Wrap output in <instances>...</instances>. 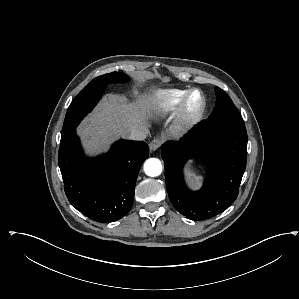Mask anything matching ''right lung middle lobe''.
<instances>
[{"label":"right lung middle lobe","instance_id":"obj_1","mask_svg":"<svg viewBox=\"0 0 299 299\" xmlns=\"http://www.w3.org/2000/svg\"><path fill=\"white\" fill-rule=\"evenodd\" d=\"M128 77L121 72H113L101 75L93 79L87 86L74 98L66 113L61 140H64L75 130L79 122L90 112L102 96L103 89L109 83H122Z\"/></svg>","mask_w":299,"mask_h":299}]
</instances>
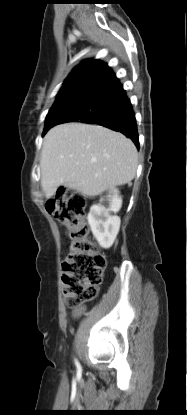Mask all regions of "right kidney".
I'll list each match as a JSON object with an SVG mask.
<instances>
[{
  "label": "right kidney",
  "mask_w": 187,
  "mask_h": 415,
  "mask_svg": "<svg viewBox=\"0 0 187 415\" xmlns=\"http://www.w3.org/2000/svg\"><path fill=\"white\" fill-rule=\"evenodd\" d=\"M111 194L107 196L109 205H93L88 214V223L92 233L99 245L105 249L110 248L120 229V217L113 215L117 213L122 205V198L118 190L112 188Z\"/></svg>",
  "instance_id": "ca27d5eb"
}]
</instances>
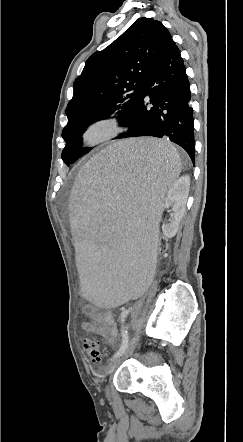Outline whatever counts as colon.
Segmentation results:
<instances>
[{"instance_id": "5ec220e1", "label": "colon", "mask_w": 243, "mask_h": 442, "mask_svg": "<svg viewBox=\"0 0 243 442\" xmlns=\"http://www.w3.org/2000/svg\"><path fill=\"white\" fill-rule=\"evenodd\" d=\"M157 235L158 256L163 258L168 251V238L163 229H158ZM83 350L95 364H101L106 355V350L100 346L98 339L94 336L86 337L83 340Z\"/></svg>"}]
</instances>
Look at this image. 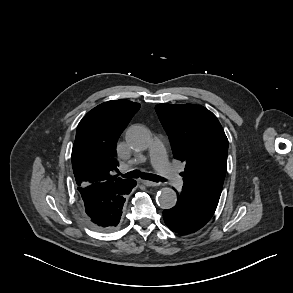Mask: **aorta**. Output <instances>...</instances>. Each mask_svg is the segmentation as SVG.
I'll return each instance as SVG.
<instances>
[{
    "label": "aorta",
    "instance_id": "obj_1",
    "mask_svg": "<svg viewBox=\"0 0 293 293\" xmlns=\"http://www.w3.org/2000/svg\"><path fill=\"white\" fill-rule=\"evenodd\" d=\"M126 141L131 148L144 150L150 145L151 135L143 126H132L126 133ZM176 202V192L170 187H164L157 193V203L163 209L173 208Z\"/></svg>",
    "mask_w": 293,
    "mask_h": 293
}]
</instances>
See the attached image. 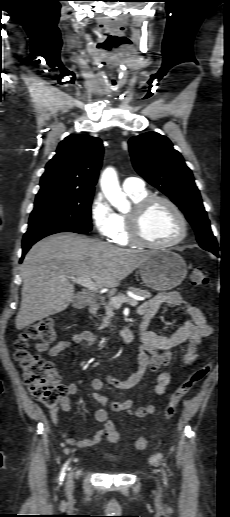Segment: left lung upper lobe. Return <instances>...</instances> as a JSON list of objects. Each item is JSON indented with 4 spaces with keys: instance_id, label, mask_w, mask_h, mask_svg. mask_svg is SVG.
Here are the masks:
<instances>
[{
    "instance_id": "5c2ea615",
    "label": "left lung upper lobe",
    "mask_w": 230,
    "mask_h": 517,
    "mask_svg": "<svg viewBox=\"0 0 230 517\" xmlns=\"http://www.w3.org/2000/svg\"><path fill=\"white\" fill-rule=\"evenodd\" d=\"M129 151L136 171L186 215L200 246L210 252L218 250L193 174L171 141L159 133L147 132L129 140Z\"/></svg>"
}]
</instances>
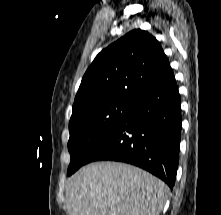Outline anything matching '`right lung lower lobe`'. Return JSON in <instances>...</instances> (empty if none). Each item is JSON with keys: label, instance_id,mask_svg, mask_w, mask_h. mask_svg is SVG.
I'll return each instance as SVG.
<instances>
[{"label": "right lung lower lobe", "instance_id": "1", "mask_svg": "<svg viewBox=\"0 0 221 215\" xmlns=\"http://www.w3.org/2000/svg\"><path fill=\"white\" fill-rule=\"evenodd\" d=\"M181 123V101L174 78L134 101L130 111L90 154L87 163H129L159 177L172 189L179 161Z\"/></svg>", "mask_w": 221, "mask_h": 215}]
</instances>
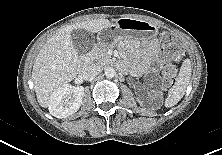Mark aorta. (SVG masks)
Masks as SVG:
<instances>
[{"label":"aorta","mask_w":222,"mask_h":155,"mask_svg":"<svg viewBox=\"0 0 222 155\" xmlns=\"http://www.w3.org/2000/svg\"><path fill=\"white\" fill-rule=\"evenodd\" d=\"M105 75L107 78H113L116 75V71L112 67L105 68Z\"/></svg>","instance_id":"aorta-1"}]
</instances>
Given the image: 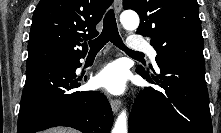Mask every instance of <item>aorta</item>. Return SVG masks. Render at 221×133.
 Returning <instances> with one entry per match:
<instances>
[{
  "label": "aorta",
  "instance_id": "aorta-1",
  "mask_svg": "<svg viewBox=\"0 0 221 133\" xmlns=\"http://www.w3.org/2000/svg\"><path fill=\"white\" fill-rule=\"evenodd\" d=\"M121 24L125 29L134 30L137 29L140 23L139 16L133 11H125L120 16ZM112 133H127V114L126 110H123L114 125Z\"/></svg>",
  "mask_w": 221,
  "mask_h": 133
}]
</instances>
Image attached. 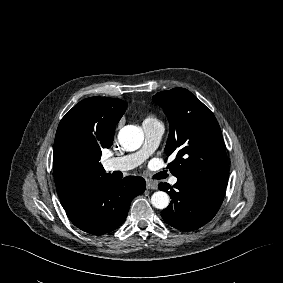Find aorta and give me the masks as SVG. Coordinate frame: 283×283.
<instances>
[{
  "instance_id": "1",
  "label": "aorta",
  "mask_w": 283,
  "mask_h": 283,
  "mask_svg": "<svg viewBox=\"0 0 283 283\" xmlns=\"http://www.w3.org/2000/svg\"><path fill=\"white\" fill-rule=\"evenodd\" d=\"M143 139L142 130L134 125L124 126L118 134L119 143L127 151L138 149ZM151 203L157 209H165L169 205V196L166 192L157 191L151 196Z\"/></svg>"
}]
</instances>
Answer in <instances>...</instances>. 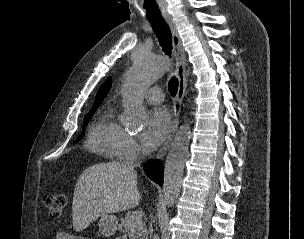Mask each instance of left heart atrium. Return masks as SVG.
<instances>
[{
	"label": "left heart atrium",
	"mask_w": 304,
	"mask_h": 239,
	"mask_svg": "<svg viewBox=\"0 0 304 239\" xmlns=\"http://www.w3.org/2000/svg\"><path fill=\"white\" fill-rule=\"evenodd\" d=\"M171 124V117L167 109L158 108L154 110L142 136L144 147L147 150L158 147L169 133Z\"/></svg>",
	"instance_id": "obj_1"
}]
</instances>
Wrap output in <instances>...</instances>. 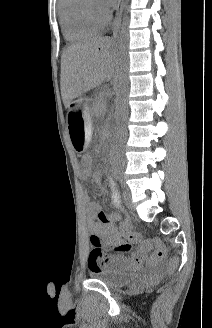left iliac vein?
Returning <instances> with one entry per match:
<instances>
[{"label": "left iliac vein", "instance_id": "left-iliac-vein-1", "mask_svg": "<svg viewBox=\"0 0 212 328\" xmlns=\"http://www.w3.org/2000/svg\"><path fill=\"white\" fill-rule=\"evenodd\" d=\"M123 199H124V203H125L126 207L129 210L133 211L134 207H133V203H132L131 193L128 188H126L123 191Z\"/></svg>", "mask_w": 212, "mask_h": 328}]
</instances>
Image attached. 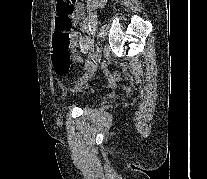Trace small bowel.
<instances>
[{"label":"small bowel","mask_w":207,"mask_h":179,"mask_svg":"<svg viewBox=\"0 0 207 179\" xmlns=\"http://www.w3.org/2000/svg\"><path fill=\"white\" fill-rule=\"evenodd\" d=\"M105 0H87V9L90 12H93L100 8L104 4ZM75 19L76 21L80 22L81 26H85V19H84V12L81 5H78L76 7V13H75ZM87 41V38H86ZM78 47V34L72 33V44L71 48L73 51V57L76 62H81V58L76 54V48Z\"/></svg>","instance_id":"obj_1"}]
</instances>
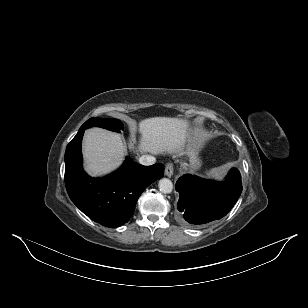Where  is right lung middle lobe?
<instances>
[{
  "label": "right lung middle lobe",
  "instance_id": "right-lung-middle-lobe-1",
  "mask_svg": "<svg viewBox=\"0 0 308 308\" xmlns=\"http://www.w3.org/2000/svg\"><path fill=\"white\" fill-rule=\"evenodd\" d=\"M92 126L102 127V128L115 131L118 133L124 129L123 123L118 119H114V118L101 119V118H96V117L90 118L81 127L86 129Z\"/></svg>",
  "mask_w": 308,
  "mask_h": 308
}]
</instances>
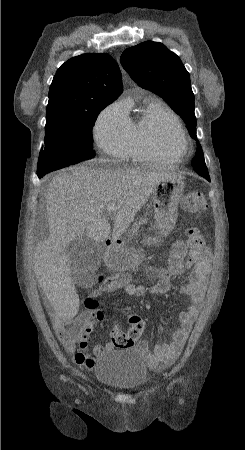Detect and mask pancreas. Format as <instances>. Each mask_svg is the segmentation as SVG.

• Your instructions:
Quote only the lines that start at the line holding "lung middle lobe?" and end at the last line of the entries, including both of those lines, and omit every picture.

• Solved exercise:
Where  is right lung middle lobe?
<instances>
[{
  "label": "right lung middle lobe",
  "instance_id": "right-lung-middle-lobe-1",
  "mask_svg": "<svg viewBox=\"0 0 308 308\" xmlns=\"http://www.w3.org/2000/svg\"><path fill=\"white\" fill-rule=\"evenodd\" d=\"M92 126L102 127V128L115 131L118 133L124 129L123 123L118 119H114V118L101 119V118H96V117L90 118L81 127L86 129Z\"/></svg>",
  "mask_w": 308,
  "mask_h": 308
}]
</instances>
Detect and mask pancreas. Format as <instances>. Each mask_svg is the segmentation as SVG.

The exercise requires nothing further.